Look - see what really matters
- Keep a journal as it helps to pay attention to the signal in the noise.
- Get out in the field. A seemingly cost effective problem could not have been solved without identifying the root cause of the problem.
- Keep your eyes peels for abnormal details
- Clarify the question
Play - embrace the wisdom of the innerchild
A non-essentialist thinks play is trivial, here the author argues that Play is indispensable part of being an Essentialist. Play as for an Essentialist plays a crucial role in exploration in mainly three ways.
- Play broadens the range of options available to us.
- Play act as an antidote to stress
- Play has a positive effect on the executive functions of the brain. Executive functions include planning, priotitizing, scheduling, anticipating, delegating, deciding, analyzing.
The author concludes that Play doesn't just help us to explore what is essential. It is essential in and of itself.
Sleep - protect the asset
As we all know the most important assest of all is our health. In this chapter, the author argues the importance of being well rested to protect ourselves since it helps in recuperation, breeds creativity and helps in the highest levels of mental contribution.
Select - the power of extreme criteria
If the answer isn't a definite yes, then it should be a no; that's the main argument of this chapter.
- Over the 90 percent rule, the author argues that the very act of applying selective critera forces you to choose which perfect option to wait for, rather than letting other people, or the universe, choose for you. By the 90 percent rule, when we given with a task, rate the relevance of the task from 0 to 100 if the rating is above 90 it is a definitive yes, if not should be a no.
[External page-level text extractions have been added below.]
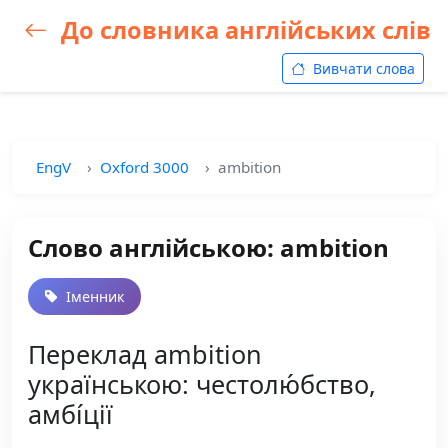
До словника англійських слів
Вивчати слова
EngV
Oxford 3000
ambition
Слово англійською: ambition
Іменник
Переклад ambition
українською: честолю́бство,
амбі́ції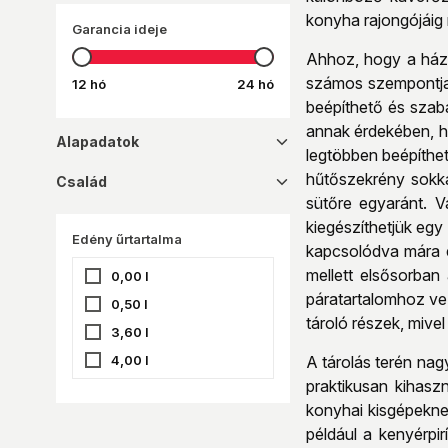
konyha rajongójáig 
Garancia ideje
Ahhoz, hogy a házta
számos szempontja 
12 hó
24 hó
beépíthető és szab
annak érdekében, 
Alapadatok
dropdown_16
legtöbben beépíthe
hűtőszekrény sokka
Család
dropdown_16
sütőre egyaránt. V
kiegészíthetjük egy
Edény űrtartalma
kapcsolódva mára e
mellett elsősorba
0,00 l
páratartalomhoz vez
0,50 l
tároló részek, miv
3,60 l
4,00 l
A tárolás terén nag
praktikusan kihasz
konyhai kisgépekne
például a kenyérpir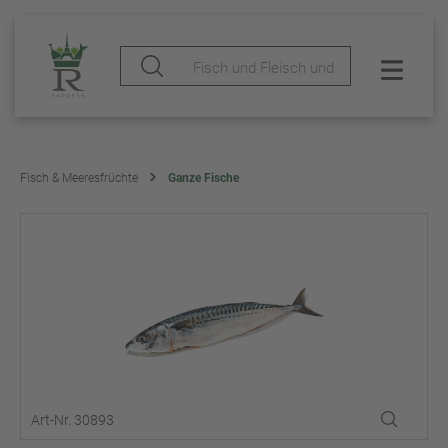
Fisch & Meeresfrüchte
Ganze Fische
Art-Nr. 30893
- What if a seemingly good opportunity knocks your door, do you need to take it into account. In that case, the author asks to filer using a selective approach. According to which, first, write down the opportunity. Second, write down a list of threee minimum criteria the options would need to pass in order to be considered. Third, write down a list of three ideal or extreme criteria the options would need to pass in order to be considered. By definition, if the opportunity doesn't pass the first set of criteria, the answer is obviously no. But if it also doesn't pass two of your three extreme criteria, the answer is still no.
Eliminate - How can we cut out the trivial many?
Clarify - one decision that makes a thousand
People thrive when there is a high level of clarity. Clarity of purpose so consistently predicts how people do their jobs. Motivation and cooperation deteriorate when there is a lack of purpose. When there is a serious lack of clarity about what you stand for and what your goals and roles are, you experience confustion, stress and frustration. So, what happens when people lack clarity. Here are two common pattern.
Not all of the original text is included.